The Kyrgyz practice pastoral nomadism moving between low elevation, winter grazing lands called kyshtoo, and mountain, summer pastures called jailoo.

Nomadism is shrouded in romantic notions of free spiritedness and rootlessness. Ella writes, “The nomad’s life enthrall me. Its restlessness pursues me: it is as much a part of me as of the sailor. All ports and none are home to him, and all arrivings only a new setting forth.” But Kyrgyz nomads aren’t sailors and they aren’t vagabonds. Their society is strict and tradition bound, and their movements are rarely arbitrary. The Kyrgyz didn’t roam from place to place, settling in a spot for a while then abandoning it on a whim. They moved in aul (family groups) between lands that were recognized as belonging to them.
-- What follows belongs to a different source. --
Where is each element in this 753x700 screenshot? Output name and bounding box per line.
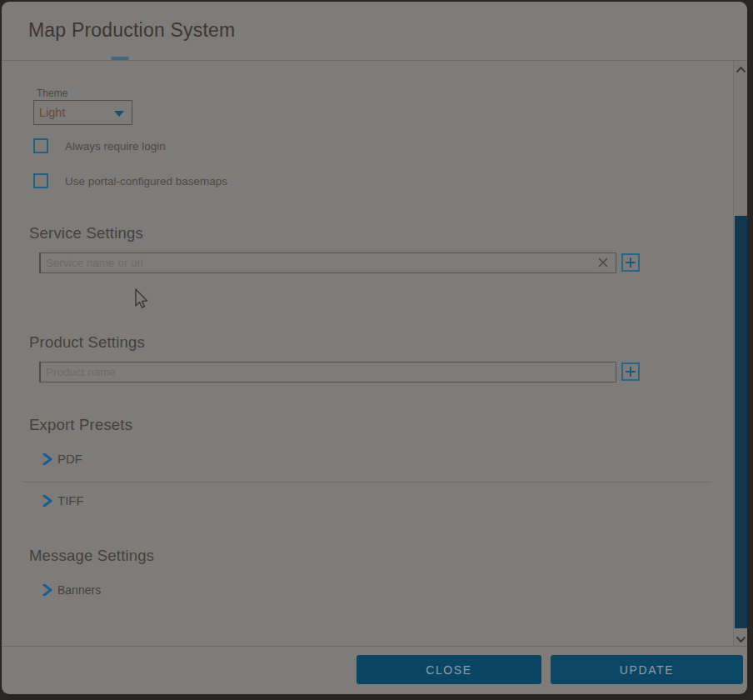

The Russians arrived in the mid 19th century, bringing with them railways, cities, and settlers, which had a devastating effect on the nomadic way of life, much like the effect American westward expansion had on the Native Americans.

Thousands of Slavic and German farmers arrived to establish farms on “unclaimed land” preventing the Kyrgyz from following their herds. By the late 1880s, thirty thousand settlers had arrived in present-day Kyrgyzstan.
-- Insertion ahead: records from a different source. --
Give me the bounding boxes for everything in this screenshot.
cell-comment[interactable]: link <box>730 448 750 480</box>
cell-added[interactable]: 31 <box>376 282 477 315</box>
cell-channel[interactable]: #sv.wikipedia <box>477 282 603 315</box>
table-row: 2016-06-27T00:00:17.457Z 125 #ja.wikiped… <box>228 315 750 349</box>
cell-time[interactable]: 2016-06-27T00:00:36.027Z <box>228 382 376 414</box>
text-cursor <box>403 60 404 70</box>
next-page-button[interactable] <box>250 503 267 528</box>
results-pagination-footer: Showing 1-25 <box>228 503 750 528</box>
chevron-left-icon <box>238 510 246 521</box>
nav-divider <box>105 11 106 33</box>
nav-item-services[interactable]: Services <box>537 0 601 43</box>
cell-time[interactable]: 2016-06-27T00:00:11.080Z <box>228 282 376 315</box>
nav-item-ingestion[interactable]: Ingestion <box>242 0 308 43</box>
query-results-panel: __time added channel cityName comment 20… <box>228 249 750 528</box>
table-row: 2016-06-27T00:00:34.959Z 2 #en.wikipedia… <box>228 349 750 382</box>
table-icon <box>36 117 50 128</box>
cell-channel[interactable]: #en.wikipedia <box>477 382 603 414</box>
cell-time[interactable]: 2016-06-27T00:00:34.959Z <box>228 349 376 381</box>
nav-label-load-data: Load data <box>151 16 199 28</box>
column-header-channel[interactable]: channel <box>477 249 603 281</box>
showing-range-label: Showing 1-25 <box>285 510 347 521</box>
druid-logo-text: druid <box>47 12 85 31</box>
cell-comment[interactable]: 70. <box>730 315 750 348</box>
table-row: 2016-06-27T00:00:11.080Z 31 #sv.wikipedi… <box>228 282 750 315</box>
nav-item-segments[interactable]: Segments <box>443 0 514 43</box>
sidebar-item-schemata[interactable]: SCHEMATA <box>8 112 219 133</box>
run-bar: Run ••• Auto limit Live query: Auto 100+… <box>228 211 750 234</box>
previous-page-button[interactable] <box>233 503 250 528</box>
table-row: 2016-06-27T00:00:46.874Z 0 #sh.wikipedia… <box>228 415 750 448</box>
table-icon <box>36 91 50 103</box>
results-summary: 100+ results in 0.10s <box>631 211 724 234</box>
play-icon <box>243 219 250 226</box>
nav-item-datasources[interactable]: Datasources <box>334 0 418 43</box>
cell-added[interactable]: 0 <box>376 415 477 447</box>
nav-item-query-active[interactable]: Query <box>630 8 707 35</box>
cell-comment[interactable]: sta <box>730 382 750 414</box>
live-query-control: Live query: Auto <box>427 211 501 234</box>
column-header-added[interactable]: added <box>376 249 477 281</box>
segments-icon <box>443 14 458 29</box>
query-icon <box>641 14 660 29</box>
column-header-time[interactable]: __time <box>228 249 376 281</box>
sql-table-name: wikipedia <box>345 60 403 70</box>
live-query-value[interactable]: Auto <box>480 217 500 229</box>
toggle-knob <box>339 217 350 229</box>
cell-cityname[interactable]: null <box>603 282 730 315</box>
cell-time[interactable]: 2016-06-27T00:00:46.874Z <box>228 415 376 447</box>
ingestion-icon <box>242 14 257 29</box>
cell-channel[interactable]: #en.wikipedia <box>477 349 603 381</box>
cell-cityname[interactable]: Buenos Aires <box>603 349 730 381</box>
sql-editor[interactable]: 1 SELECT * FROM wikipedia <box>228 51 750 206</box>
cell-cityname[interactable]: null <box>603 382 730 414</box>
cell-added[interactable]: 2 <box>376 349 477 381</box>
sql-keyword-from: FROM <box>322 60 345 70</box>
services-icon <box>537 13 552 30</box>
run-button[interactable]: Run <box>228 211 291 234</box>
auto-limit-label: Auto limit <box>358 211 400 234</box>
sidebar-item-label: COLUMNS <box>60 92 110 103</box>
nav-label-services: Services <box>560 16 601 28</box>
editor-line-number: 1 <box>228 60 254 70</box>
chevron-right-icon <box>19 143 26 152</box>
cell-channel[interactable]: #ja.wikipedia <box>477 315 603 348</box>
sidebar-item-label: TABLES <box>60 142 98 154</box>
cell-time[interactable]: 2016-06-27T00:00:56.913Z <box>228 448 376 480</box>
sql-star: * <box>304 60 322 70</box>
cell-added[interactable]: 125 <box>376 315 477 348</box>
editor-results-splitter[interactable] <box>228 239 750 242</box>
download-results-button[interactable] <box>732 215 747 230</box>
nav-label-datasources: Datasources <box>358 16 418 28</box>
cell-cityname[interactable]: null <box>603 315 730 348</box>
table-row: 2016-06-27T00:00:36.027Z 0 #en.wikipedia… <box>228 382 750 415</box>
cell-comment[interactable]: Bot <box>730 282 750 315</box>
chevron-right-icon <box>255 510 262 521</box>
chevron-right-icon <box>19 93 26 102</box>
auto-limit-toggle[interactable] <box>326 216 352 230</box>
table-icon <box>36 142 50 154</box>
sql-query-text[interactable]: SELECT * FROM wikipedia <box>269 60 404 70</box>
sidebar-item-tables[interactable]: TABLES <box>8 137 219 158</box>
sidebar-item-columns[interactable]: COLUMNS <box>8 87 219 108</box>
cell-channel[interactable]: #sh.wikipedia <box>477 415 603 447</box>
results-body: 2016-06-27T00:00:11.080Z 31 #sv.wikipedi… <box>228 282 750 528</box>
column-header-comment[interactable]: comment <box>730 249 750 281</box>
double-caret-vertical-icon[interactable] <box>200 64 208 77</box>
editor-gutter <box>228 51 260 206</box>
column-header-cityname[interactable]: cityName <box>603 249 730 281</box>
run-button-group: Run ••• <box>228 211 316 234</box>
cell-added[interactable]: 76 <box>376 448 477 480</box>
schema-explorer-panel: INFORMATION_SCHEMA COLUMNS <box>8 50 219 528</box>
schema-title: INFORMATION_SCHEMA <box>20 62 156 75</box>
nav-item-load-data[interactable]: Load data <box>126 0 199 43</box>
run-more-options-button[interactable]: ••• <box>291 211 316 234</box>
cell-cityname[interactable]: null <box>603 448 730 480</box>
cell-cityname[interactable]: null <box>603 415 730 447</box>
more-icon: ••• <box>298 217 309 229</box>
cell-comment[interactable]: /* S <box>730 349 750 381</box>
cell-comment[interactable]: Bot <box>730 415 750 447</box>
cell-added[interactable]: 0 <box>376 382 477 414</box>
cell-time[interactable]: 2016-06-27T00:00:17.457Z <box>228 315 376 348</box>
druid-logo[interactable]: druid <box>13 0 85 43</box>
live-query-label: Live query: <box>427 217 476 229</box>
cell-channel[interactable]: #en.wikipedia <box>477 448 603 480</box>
Soviet rule was even worse. Stalin’s policy of collectivization (1928-1932) rounded up farmers and herders onto kolkhazi (collective farms). All livestock had to be turned over to the state, the nomadic lifestyle gone. In a destructive and heartbreaking act of resistance Kyrgyz, and Kazakh, herders slaughtered their sheep and horses by the millions. Many Kyrgyz fled to China, which in retrospect wasn’t such a good move.

Since independence some of the old ways have returned.
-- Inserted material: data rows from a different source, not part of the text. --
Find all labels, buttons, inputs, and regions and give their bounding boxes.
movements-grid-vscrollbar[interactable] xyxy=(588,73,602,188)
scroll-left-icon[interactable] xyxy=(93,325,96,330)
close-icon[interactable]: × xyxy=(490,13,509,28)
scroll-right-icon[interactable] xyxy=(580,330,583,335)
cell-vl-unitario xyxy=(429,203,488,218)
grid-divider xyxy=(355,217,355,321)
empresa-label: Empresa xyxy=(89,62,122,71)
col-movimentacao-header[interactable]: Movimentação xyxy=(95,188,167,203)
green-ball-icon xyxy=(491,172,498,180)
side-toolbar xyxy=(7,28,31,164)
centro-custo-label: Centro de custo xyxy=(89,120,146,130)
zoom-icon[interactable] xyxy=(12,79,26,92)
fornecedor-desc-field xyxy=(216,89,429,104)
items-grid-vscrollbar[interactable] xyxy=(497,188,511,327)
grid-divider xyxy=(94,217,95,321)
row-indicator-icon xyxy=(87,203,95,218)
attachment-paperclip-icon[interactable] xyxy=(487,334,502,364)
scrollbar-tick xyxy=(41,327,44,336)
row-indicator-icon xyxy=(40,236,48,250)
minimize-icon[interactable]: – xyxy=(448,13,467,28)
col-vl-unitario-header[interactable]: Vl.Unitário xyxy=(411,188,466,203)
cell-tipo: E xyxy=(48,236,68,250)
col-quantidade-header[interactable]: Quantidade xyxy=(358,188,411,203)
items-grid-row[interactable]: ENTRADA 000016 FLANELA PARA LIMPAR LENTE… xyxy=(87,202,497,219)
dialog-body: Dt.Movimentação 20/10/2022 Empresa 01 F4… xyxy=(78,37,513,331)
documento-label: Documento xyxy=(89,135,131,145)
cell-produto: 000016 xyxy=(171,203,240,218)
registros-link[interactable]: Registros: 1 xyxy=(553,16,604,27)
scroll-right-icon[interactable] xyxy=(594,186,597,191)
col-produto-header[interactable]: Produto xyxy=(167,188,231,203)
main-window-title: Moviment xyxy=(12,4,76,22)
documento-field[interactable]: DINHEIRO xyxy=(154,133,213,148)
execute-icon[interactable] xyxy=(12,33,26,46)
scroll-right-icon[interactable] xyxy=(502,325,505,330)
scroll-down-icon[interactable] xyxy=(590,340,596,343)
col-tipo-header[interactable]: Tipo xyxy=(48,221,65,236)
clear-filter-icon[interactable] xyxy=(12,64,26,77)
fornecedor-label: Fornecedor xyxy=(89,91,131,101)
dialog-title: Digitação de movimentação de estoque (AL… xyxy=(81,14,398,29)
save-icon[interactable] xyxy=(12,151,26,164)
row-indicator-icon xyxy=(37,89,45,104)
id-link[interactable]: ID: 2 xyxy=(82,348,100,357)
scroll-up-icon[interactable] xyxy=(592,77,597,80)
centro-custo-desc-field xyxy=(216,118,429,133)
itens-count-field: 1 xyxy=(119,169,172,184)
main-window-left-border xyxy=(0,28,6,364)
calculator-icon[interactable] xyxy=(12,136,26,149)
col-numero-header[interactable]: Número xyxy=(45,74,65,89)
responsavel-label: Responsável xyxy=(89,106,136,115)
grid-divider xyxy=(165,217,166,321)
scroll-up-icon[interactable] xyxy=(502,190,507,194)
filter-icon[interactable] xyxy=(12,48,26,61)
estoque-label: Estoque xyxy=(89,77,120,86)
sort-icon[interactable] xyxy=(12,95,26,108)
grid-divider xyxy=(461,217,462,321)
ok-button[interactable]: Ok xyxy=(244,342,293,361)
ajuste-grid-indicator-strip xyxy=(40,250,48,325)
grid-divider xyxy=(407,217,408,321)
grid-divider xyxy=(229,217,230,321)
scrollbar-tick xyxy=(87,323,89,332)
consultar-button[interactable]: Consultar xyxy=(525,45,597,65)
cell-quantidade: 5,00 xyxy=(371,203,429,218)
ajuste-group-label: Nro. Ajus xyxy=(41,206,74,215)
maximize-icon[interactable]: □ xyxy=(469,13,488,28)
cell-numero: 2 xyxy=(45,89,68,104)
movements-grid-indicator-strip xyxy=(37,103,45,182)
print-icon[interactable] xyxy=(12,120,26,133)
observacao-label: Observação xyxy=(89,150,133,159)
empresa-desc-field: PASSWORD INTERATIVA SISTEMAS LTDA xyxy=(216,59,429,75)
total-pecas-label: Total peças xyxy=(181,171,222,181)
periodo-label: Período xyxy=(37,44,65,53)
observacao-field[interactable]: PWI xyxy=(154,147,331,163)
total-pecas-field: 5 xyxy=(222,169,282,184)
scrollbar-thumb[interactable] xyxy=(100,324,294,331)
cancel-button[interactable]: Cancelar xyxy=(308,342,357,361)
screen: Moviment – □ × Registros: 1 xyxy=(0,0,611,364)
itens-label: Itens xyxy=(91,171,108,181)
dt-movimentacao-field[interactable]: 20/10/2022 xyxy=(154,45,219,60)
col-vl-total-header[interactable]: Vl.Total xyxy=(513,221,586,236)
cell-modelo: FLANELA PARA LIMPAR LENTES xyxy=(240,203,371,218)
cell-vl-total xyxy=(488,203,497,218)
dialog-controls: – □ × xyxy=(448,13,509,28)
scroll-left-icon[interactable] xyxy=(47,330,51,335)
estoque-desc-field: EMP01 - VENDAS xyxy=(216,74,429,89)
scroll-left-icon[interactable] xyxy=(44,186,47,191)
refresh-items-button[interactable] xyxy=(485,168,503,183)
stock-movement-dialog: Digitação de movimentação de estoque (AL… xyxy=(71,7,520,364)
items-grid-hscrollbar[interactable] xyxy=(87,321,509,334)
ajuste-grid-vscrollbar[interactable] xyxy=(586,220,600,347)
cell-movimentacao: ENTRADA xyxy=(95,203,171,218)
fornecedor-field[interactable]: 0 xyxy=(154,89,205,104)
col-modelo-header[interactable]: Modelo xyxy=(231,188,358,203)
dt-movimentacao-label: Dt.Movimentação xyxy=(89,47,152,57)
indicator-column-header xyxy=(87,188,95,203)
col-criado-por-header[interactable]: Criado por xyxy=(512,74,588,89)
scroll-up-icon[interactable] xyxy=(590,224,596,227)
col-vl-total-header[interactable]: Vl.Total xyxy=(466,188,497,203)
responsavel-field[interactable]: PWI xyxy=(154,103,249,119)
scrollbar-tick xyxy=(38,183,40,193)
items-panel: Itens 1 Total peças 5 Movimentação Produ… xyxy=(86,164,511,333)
The traditional jailoo dwelling is the yurt. Having a wagon, though, is considered a step up the economic ladder by the Kyrgyz, but not nearly as exotic to us westerners. The Jainakovs’ wagon was silver with blue trim and made me think of a gypsy caravan. Inside, there was a room for eating and one for sleeping. And like in a yurt, there was little furniture; in the eating room there was the table and a buffet where dishes, glasses, and the vodka were kept. Items like family photos, paper and pens were stored in plastic bags hanging from nails on the walls. In the other, bigger, room was a unit of shelves for cooking pots and teakettles. In the front right corner were the stacks of bedding, pulled out every night and put away every morning.

The Jainakovs had a small, red, Chinese generator powered by a small solar panel. The generator, in turn, powered two fluorescent lights in the wagon and a stereo that was built into the generator itself. A canvas tent that served as the kitchen and storeroom was pitched next to the wagon. There was a sheep enclosure a several yards in front of the wagon and junk, turkeys and chickens lived under the wagon.

By local standards, the Jainakovs were well off, with their wagon, their generator, their hundred plus sheep, cattle and horses and eighteen foals.

The views were spectacular, wide-open grassland giving way to majestic snow-capped mountains in all directions. There was a narrow creek running just below the sheep pen and the grass growing near it was lush and the ground soggy. As the land rose behind the wagon tufts of long, tough grass punctuated the short, coarse grass. The sky was endless.

We ate and waited for the water to boil in the samovar that was set up outside. A stovepipe had been attached to the top and Gulbaira shoved sheep dung through a door at the base of the pipe and lit it. When the water was ready, she filled two thermoses with the boiling water. At the table, she poured a little hot water into a teapot containing loose tealeaves to brew very strong tea. She then poured small amounts of the brew into handle-less cups; a tiny strainer attached to the end of the spout caught any escaping leaves. Finally, she added boiling water to each cup and passed them around. The tea must then be sweetened to the taste of each drinker, and if you are Kyrgyz that means adding sometimes as many as five sugar cubes, or jam, or smetana, or all of the above if you are Alina.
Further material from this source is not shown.